# Do you know the complete guide on Tren?



## LANDMARKCHEM_J (May 19, 2017)

Trenbolone is extremely versatile compound that can be used for both cutting and bulking. For some reason, for years people have been parroting around this line of junk about tren being good only for cutting/leaning out/hardness. This is absurd, and if someone is telling you this - they do not fully understand the capabilities of this compound. What you have to remember here is that trenbolone is a VERY strong compound (5x as strong as testosterone), it is the strongest conventional anabolic steroid out there. Trenbolone's anabolic rating is 500. By comparison, Testosterone's anabolic rating is 100 (testosterone is the standard by which all other anabolic steroids are measured against, being that it is the original anabolic steroid by which all others are essentially derived from). That means to get the effect of 100mg of tren, you would need 500mg of test. To get the same effect of 500mg of tren you'd need 2,500mg(!!!) of test, to get the same effect of 1,000mg of tren from testosterone, you'd need 5,000mg of test, etc. GET THE POINT? So, with that being said, I think that there is no need to be running tren at very high doses (especially if it is your first time running trenbolone), and the reason why a lot of people say "be careful, a lot of people can't take the sides" is because these people are running tren at unnecessarily high dosages. They're treating it like test, or any other much weaker compound. Tren is in a class all on its own! People need to realize this.
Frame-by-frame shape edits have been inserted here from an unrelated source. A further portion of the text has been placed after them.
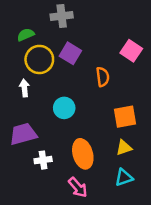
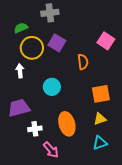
pink arrow: (78, 187) -> (51, 150), moved

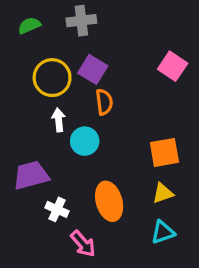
green semicircle: (21, 28) -> (29, 26), moved
orange semicircle: (83, 62) -> (104, 102), moved
white arrow: (20, 71) -> (59, 120), moved
white cross: (35, 129) -> (57, 209), turned 32

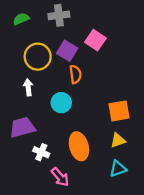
pink square: (173, 66) -> (95, 40), moved
white arrow: (59, 120) -> (28, 87), moved

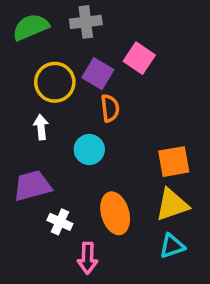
green semicircle: (21, 19) -> (31, 27), size x1.5
yellow triangle: (118, 140) -> (172, 205), size x1.5
pink arrow: (60, 177) -> (88, 258), turned 42

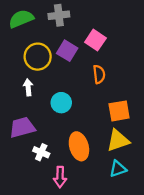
orange semicircle: (110, 108) -> (99, 74), moved

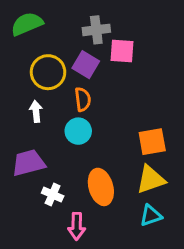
gray cross: (59, 15) -> (96, 30), moved
pink square: (95, 40) -> (122, 51), turned -30
orange semicircle: (99, 74) -> (83, 99), moved

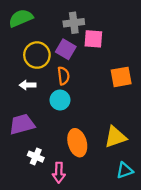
white arrow: (36, 111) -> (28, 85), turned -84
orange square: (152, 142) -> (121, 77), moved
white cross: (53, 194) -> (36, 157), moved
cyan triangle: (151, 216) -> (125, 170), moved

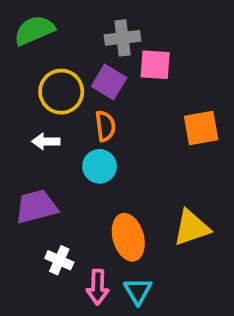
cyan triangle: (125, 170) -> (138, 291), moved, turned -42

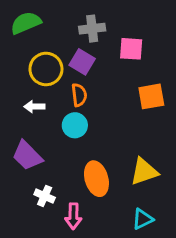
pink square: (155, 65) -> (131, 49), moved
purple trapezoid: (36, 207) -> (27, 156), turned -120
cyan triangle: (138, 291) -> (143, 219), moved, turned 35

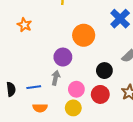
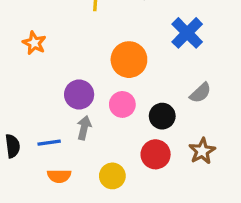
purple circle: (63, 57) -> (79, 94), moved
pink circle: (76, 89) -> (122, 104), moved

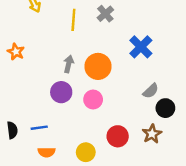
orange star: (34, 43) -> (16, 52), moved
black circle: (162, 116) -> (165, 108), moved
gray arrow: (84, 128) -> (69, 64), moved

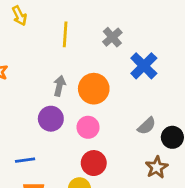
gray cross: (105, 14) -> (112, 37), moved
gray semicircle: (151, 91) -> (147, 126), moved
red circle: (118, 136) -> (94, 163), moved

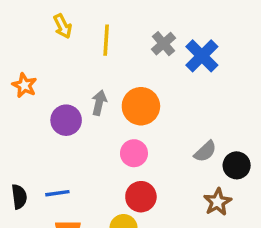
yellow arrow: (19, 16) -> (63, 26), moved
blue cross: (144, 66) -> (202, 56), moved
purple circle: (51, 119) -> (66, 120), moved

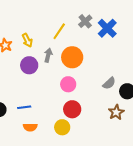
yellow arrow: (63, 26) -> (27, 40), moved
yellow line: (106, 40) -> (59, 31), moved, turned 30

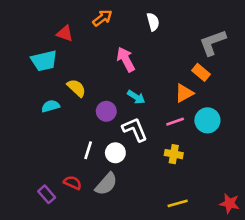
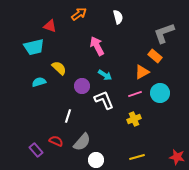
white circle: (115, 153) -> (96, 160), moved
yellow cross: (174, 154) -> (134, 119), turned -32

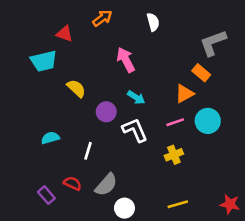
cyan semicircle: (39, 82) -> (50, 138), moved

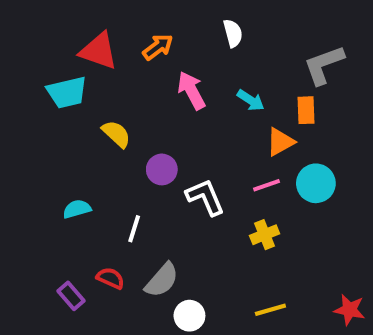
orange arrow: (102, 18) -> (158, 47), moved
red triangle: (65, 34) -> (99, 51), size x1.5
orange rectangle: (201, 73) -> (306, 110), turned 48
cyan arrow: (136, 97) -> (251, 100), moved

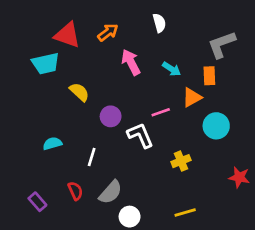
pink line: (267, 185) -> (161, 112), moved
red semicircle: (110, 278) -> (75, 191), turned 42
purple rectangle: (71, 296) -> (37, 202), moved
red star: (349, 310) -> (239, 177), moved

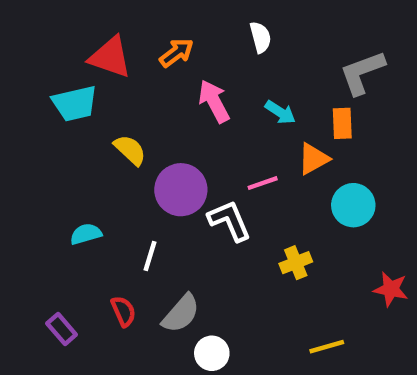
purple circle: (111, 116) -> (181, 190), size x1.5
yellow line: (185, 213) -> (327, 347), moved

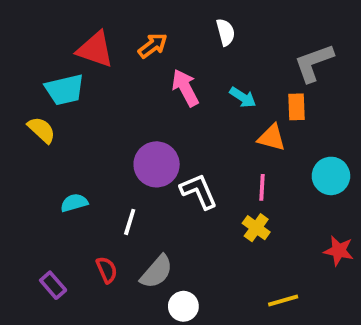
yellow semicircle: (130, 150) -> (42, 130), moved
orange triangle: (313, 159) -> (272, 138), turned 44
pink line: (263, 183) -> (262, 187), moved, turned -68
cyan circle: (353, 205) -> (331, 176), moved
yellow cross: (296, 263) -> (256, 228), turned -32

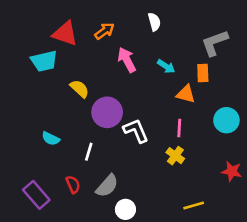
yellow semicircle: (42, 130) -> (80, 89), moved
cyan semicircle: (74, 203) -> (51, 139), turned -138
purple rectangle: (53, 285) -> (36, 195), size x1.5

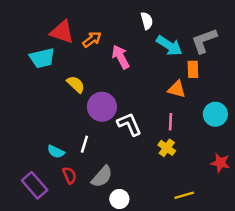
orange arrow: (104, 31) -> (92, 39), moved
cyan arrow: (166, 66) -> (169, 46), moved, size x1.5
cyan semicircle: (51, 139) -> (56, 152), moved

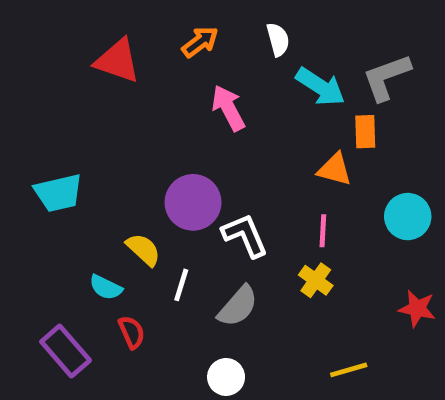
orange arrow: (92, 39) -> (200, 42), moved
cyan trapezoid: (42, 58) -> (59, 193), moved
yellow semicircle: (76, 84) -> (143, 250), moved
white line: (84, 144) -> (181, 285), moved
gray semicircle: (102, 177) -> (238, 306), moved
The fact of the matter is that people pump out arbitrary numbers when it comes to doses. Why do people tell others to run '500mg of test'? Why 400mg of tren? Why 300 mg of this, and 250 mg of that? Why? Because they don't know. Most of the time these numbers are arbitrarily made up. What I am presenting here is this: closely analyze the characteristics and stats of a particular compound (in this case we are looking at tren), and develop your cycle and dosing protocol based on the stats! There is no need to run 500mg of tren on your first tren cycle. The reason why I would reccomend far less than that is because when you look at trenbolone's characteristics and see that it is 5x as anabolic as testosterone, you see that it is evident you don't need very much to make dramatic physique changes.


For a first-time tren run, I believe one should be able to garner some very great gains off of 100mg test prop and 250mg tren per week (remember, you'd need 1,250mg test to achieve what 250mg tren does). Hell, 300-400mg tren per week produces great results with still minimal undesireable sides. And there is absolutely no reason to increase tren dosages with every tren cycle you do. For example, if you do 250mg on your first tren cycle there is absolutely no need to think you'll need to run 500mg on the next one, and then 750mg on your 3rd run, and so on and so forth. That's just plain stupidity. Remember, this beautiful compound is so strong that you don't need huge doses to elicit great gains, and the lower your dose is, the less undesireable side effects for the most part. And the beauty with tren is that it is so strong on a mg for mg basis that if you run it at a low dose, you're not losing out on your gains! You don't need a whole lot. Tren is one of those compounds where a little goes a long way. That is my personal saying and rule for tren. Remember that.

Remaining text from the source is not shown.